In truth, my family is probably much more interested–and justifiably so–in taking me apart after two long drives in 3 days.
(If this doesn’t get my wife to comment on my blog, nothing will….)
*this is the final excerpt from what I’ve called the “big truck” series–an abandoned, unfinished road trip novel I lost interest in 17 years ago and recently revisited. I added it partially in response to posts by our friends over at the excellent Great Plains Trail blog–where they’re building something awesome.
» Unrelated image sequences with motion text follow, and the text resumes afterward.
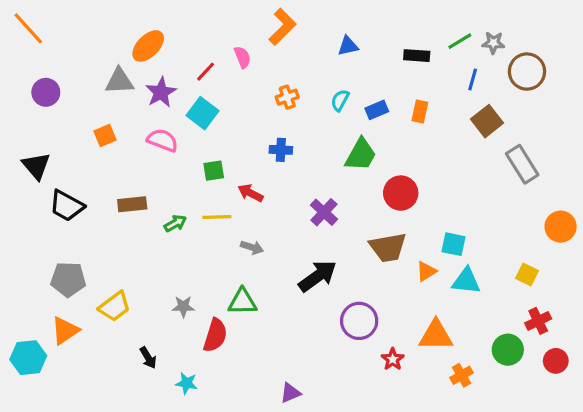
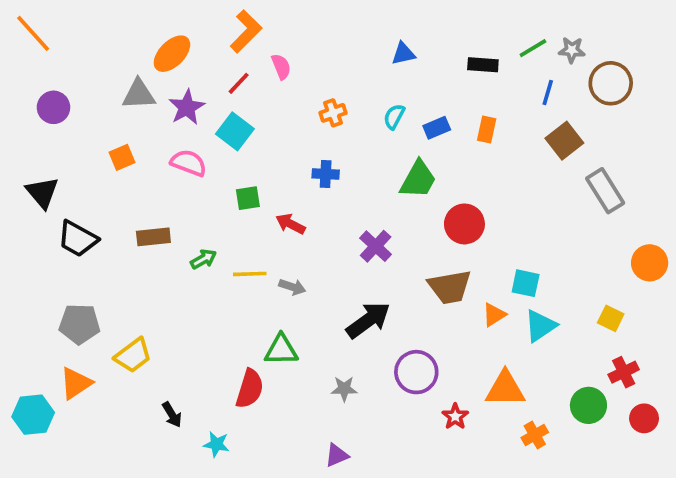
orange L-shape: (282, 27) -> (246, 31), moved
yellow line: (217, 217) -> (250, 274), moved
cyan triangle: (466, 281) -> (540, 326), turned -40
gray star: (183, 307) -> (344, 389), moved

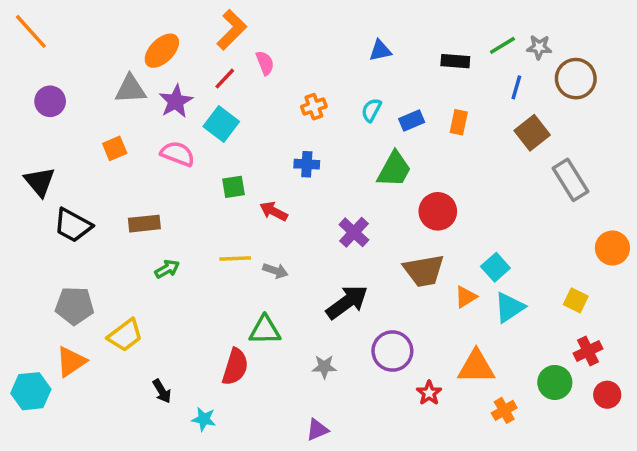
green arrow: (203, 259) -> (167, 269), moved
cyan square: (526, 283) -> (495, 267), turned 36

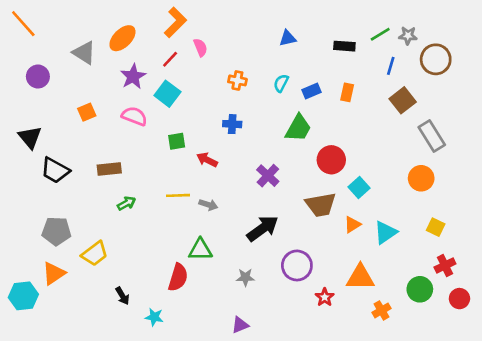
gray triangle: (130, 89) -> (84, 53), moved, turned 35
orange cross: (314, 107) -> (237, 80), turned 30
orange circle: (612, 248) -> (421, 178), moved
cyan square: (495, 267) -> (359, 188), moved

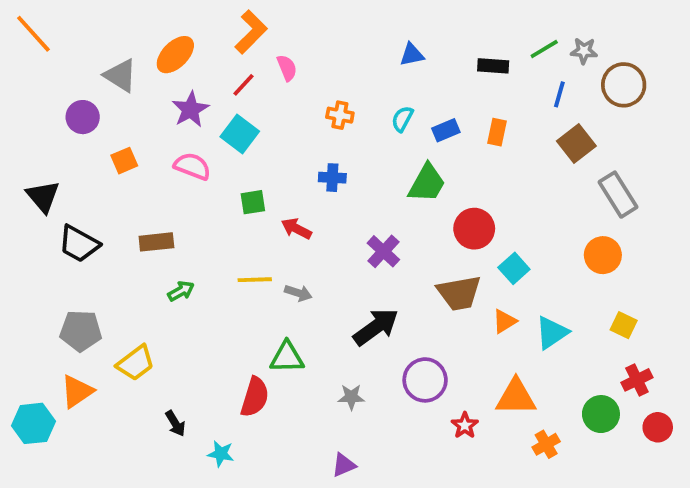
purple circle: (38, 77) -> (83, 117), moved

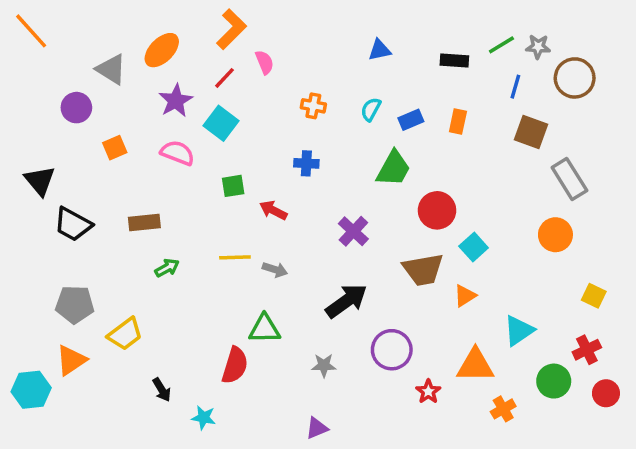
brown square: (576, 144) -> (531, 132), turned -32
yellow square: (624, 325) -> (594, 296), moved
cyan triangle: (552, 333) -> (519, 331), moved

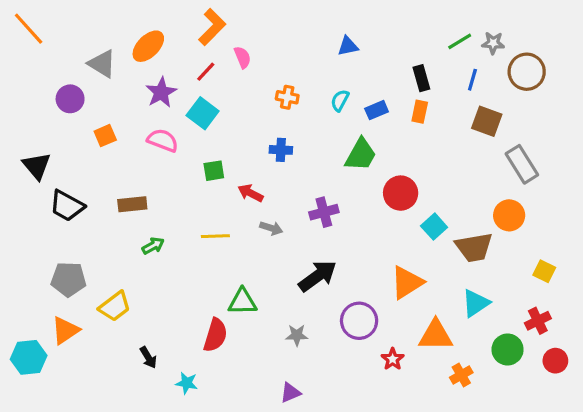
black rectangle: (454, 61) -> (421, 78), moved, turned 70
purple cross: (353, 231) -> (324, 212), turned 32
gray arrow: (275, 270) -> (271, 228), moved
brown trapezoid: (423, 270) -> (474, 247), moved
orange triangle: (465, 296) -> (407, 282), moved, size x1.6

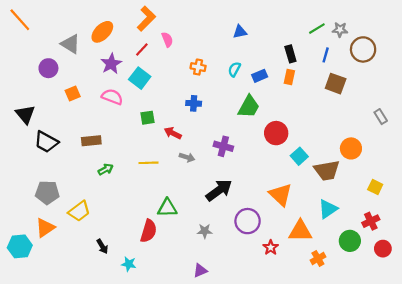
gray rectangle: (522, 164) -> (381, 117), moved, size x0.6
purple cross: (324, 212) -> (223, 146), turned 30
orange triangle: (407, 282) -> (281, 195), turned -45

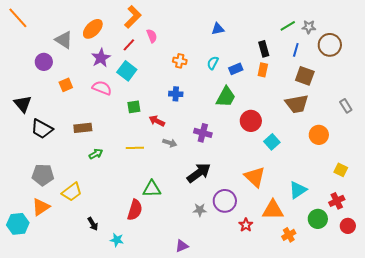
brown trapezoid: (327, 170) -> (297, 104), moved
gray star: (205, 231) -> (200, 210), moved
The Great Plains are remarkable, and filled with beauty and wonder both magnificent and subtle, but all that open land always strikes me as a little spooky, a sentiment that carried over into the following passage
From the hive he drove straight on, stopping three hundred miles in, when the fuel tank approached one quarter. Standing tight-shouldered and shivering at a self-service pump, feeling the fuel surge through the hose and into the truck, a tangible exchange of power, perched on the edge of unending Iowa, he looked out on hard gray fields frosted soil and stubble pierced here and there with copses of trees clustered about tiny empires of tidy framed houses, barns, and outbuildings: feudal kingdoms of maize, wheat, and soy. He wondered what sort of paradise it would be once the trees donned their canopies; but something about the flatness of the land unnerved a young man who had spent the relatively few years of his life traveling far, but only in latitudes, only up and down the broad, fecund spine of the Appalachians and the lands that separated those ancient mountains from the sea that once lapped at their flanks. Too young to fear death or need great favors, his musings rarely turned to the protestant God who had perched, predatory, above his childhood, but he thought it chilling that in the great exposures of plain and prairie, there was no place to cower and hide and cringe-that God could reach down to smite and scatter and howl vengeance unimpeded by mountain or foothill or cliff. And indeed He did, Hart realized, needing no great powers of concentration to recall the droughts and floods and blizzards and twisters that ravaged the region in biblical justice, almost ritually scourged and scoured the Midwest. He supposed that these were the prices exacted for the privilege of living in the long, flat shadow of God.